Desem
- Type: Pre-ferment and bread
- Main ingredients: Flour (whole wheat, spelt, amaranth or kamut)

= Desem =

Sourdough starter made from whole wheat flour, spelt flour or other flours

Desem (pronounced DAY-zum) (Dutch for "leaven") is both a type of sourdough starter made from whole wheat flour, spelt flour or other flours (such as kamut, durum and tritordeum) and water, and the resulting bread.

Desem starter is traditionally used in Belgium to make healthy, nutrient-rich bread. The starter is grown in a bed of flour at cool temperatures until it reaches sufficient maturity. The starter is not exposed to outside bacteria and yeasts, but achieves its leavening power from organisms present in the whole wheat flour itself. For this reason, desem starter is best made with grains free of chemicals (i.e. organically grown without herbicides, pesticides or dessicants) and water that does not contain chlorine or fluoride. The leavening power of desem starter may be stronger than that of typical sourdough starters.

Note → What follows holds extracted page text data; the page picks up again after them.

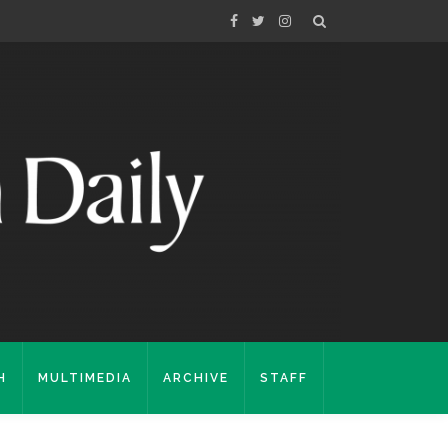
H
MULTIMEDIA
ARCHIVE
STAFF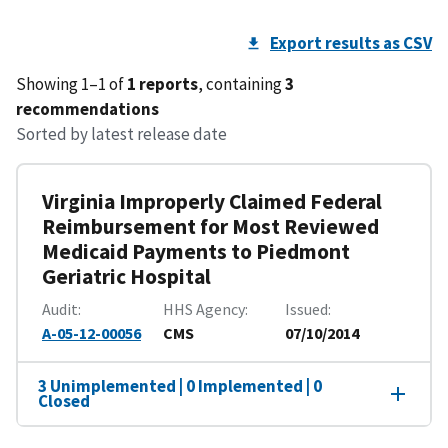
Export results as CSV
Showing 1–1 of
1 reports
, containing
3
recommendations
Sorted by latest release date
Virginia Improperly Claimed Federal
Reimbursement for Most Reviewed
Medicaid Payments to Piedmont
Geriatric Hospital
Audit
HHS Agency
Issued
A-05-12-00056
CMS
07/10/2014
3 Unimplemented | 0 Implemented | 0
Closed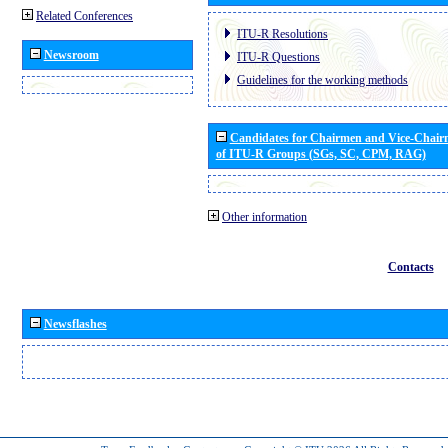
Related Conferences
ITU-R Resolutions
Newsroom
ITU-R Questions
Guidelines for the working methods
Candidates for Chairmen and Vice-Chai
of ITU-R Groups (SGs, SC, CPM, RAG)
Other information
Contacts
Newsflashes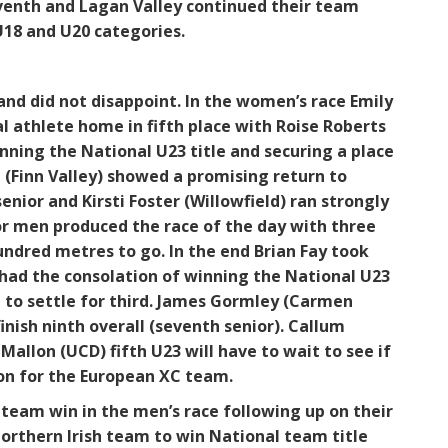
eventh and Lagan Valley continued their team
U18 and U20 categories.
nd did not disappoint. In the women’s race Emily
l athlete home in fifth place with Roise Roberts
inning the National U23 title and securing a place
 (Finn Valley) showed a promising return to
senior and Kirsti Foster (Willowfield) ran strongly
ior men produced the race of the day with three
undred metres to go. In the end Brian Fay took
had the consolation of winning the National U23
 to settle for third. James Gormley (Carmen
inish ninth overall (seventh senior). Callum
llon (UCD) fifth U23 will have to wait to see if
on for the European XC team.
team win in the men’s race following up on their
Northern Irish team to win National team title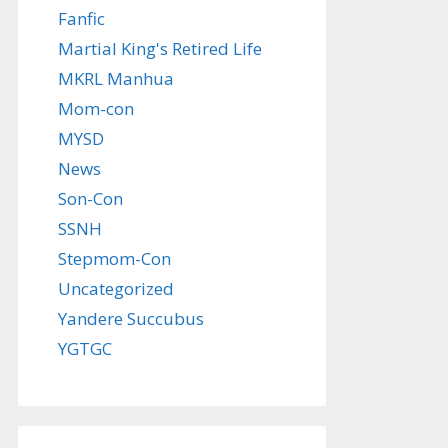
Fanfic
Martial King's Retired Life
MKRL Manhua
Mom-con
MYSD
News
Son-Con
SSNH
Stepmom-Con
Uncategorized
Yandere Succubus
YGTGC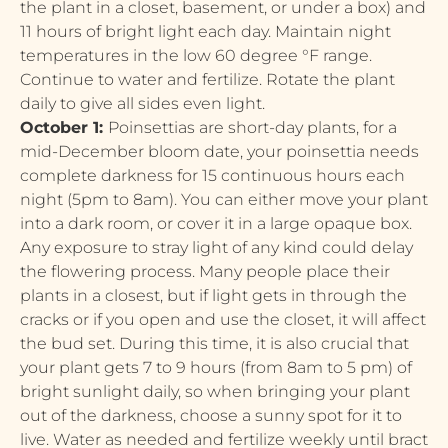
the plant in a closet, basement, or under a box) and
11 hours of bright light each day. Maintain night
temperatures in the low 60 degree °F range.
Continue to water and fertilize. Rotate the plant
daily to give all sides even light.
October 1:
Poinsettias are short-day plants, for a
mid-December bloom date, your poinsettia needs
complete darkness for 15 continuous hours each
night (5pm to 8am). You can either move your plant
into a dark room, or cover it in a large opaque box.
Any exposure to stray light of any kind could delay
the flowering process. Many people place their
plants in a closest, but if light gets in through the
cracks or if you open and use the closet, it will affect
the bud set. During this time, it is also crucial that
your plant gets 7 to 9 hours (from 8am to 5 pm) of
bright sunlight daily, so when bringing your plant
out of the darkness, choose a sunny spot for it to
live. Water as needed and fertilize weekly until bract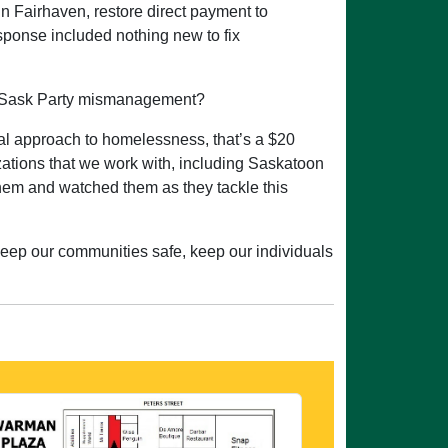
 in Fairhaven, restore direct payment to
sponse included nothing new to fix
 of Sask Party mismanagement?
al approach to homelessness, that’s a $20
izations that we work with, including Saskatoon
 them and watched them as they tackle this
 keep our communities safe, keep our individuals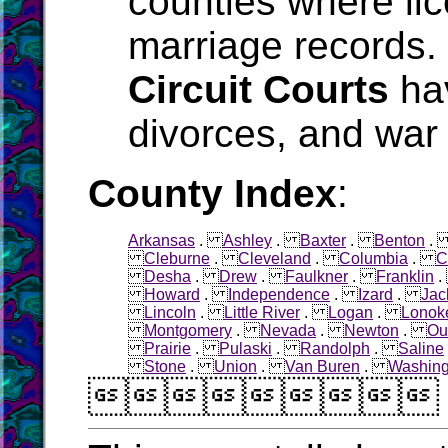
counties where li
marriage records.
Circuit Courts
hav
divorces, and war 
County Index
:
Arkansas
.
Ashley
.
Baxter
.
Benton
Cleburne
.
Cleveland
.
Columbia
.
C
Desha
.
Drew
.
Faulkner
.
Franklin
Howard
.
Independence
.
Izard
.
Jac
Lincoln
.
Little River
.
Logan
.
Lonok
Montgomery
.
Nevada
.
Newton
.
Ou
Prairie
.
Pulaski
.
Randolph
.
Saline
Stone
.
Union
.
Van Buren
.
Washing
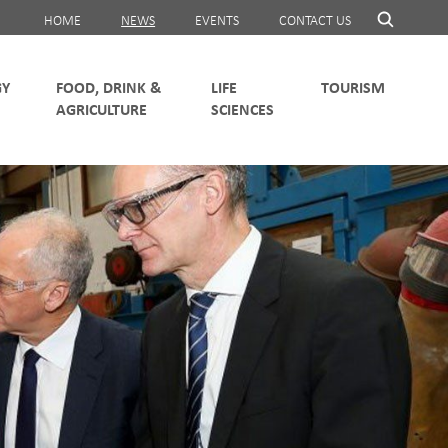
HOME
NEWS
EVENTS
CONTACT US
FOOD, DRINK &
LIFE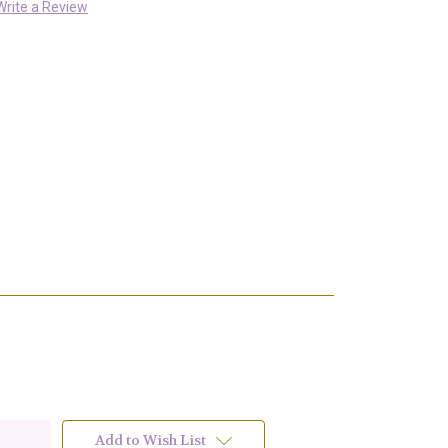
Write a Review
Add to Wish List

The term "desem" also describes the loaf made with this starter. Desem bread made from a mature desem is characterized by a strong rise, and a light texture, with a nutty taste. When made properly desem bread is less sour than German or San Francisco sourdough breads. The loaf is similar in process to the French "pain au levain", but made with whole wheat flour and starter instead of white flour. Desem bread is considered to be a "naturally leavened" bread, rather than a "yeasted" bread. It keeps well and digests comfortably.

Desem bread has a strong following in the natural foods community, where it was largely popularized by vegetarian cookbook author Laurel Robertson.

== Preparation ==

=== Starter ===
Unlike sourdough starters which are exposed to outside air, the desem starter is grown in a bed of flour (3-4 inches of flour surrounding the ball of dough made from fresh wheat flour and pure water). Keeping the flour cool (approx. 50-65°F, or 10-18°C) during the initial incubation period is important as higher temperatures may make the desem starter sour. The cool incubation environment is particularly important for desem. While getting a desem starter (a dough starter) going the first time can be challenging, keeping it going can be easier than sourdough starters (liquid starters).

Feeding the starter daily and baking bread once per week is the standard method of keeping the desem starter happy and thriving but feeding it weekly or freezing it for later are viable options.

=== Methods and baking ===
The techniques for making desem bread are similar to the techniques used for sourdough breads, but present unique challenges.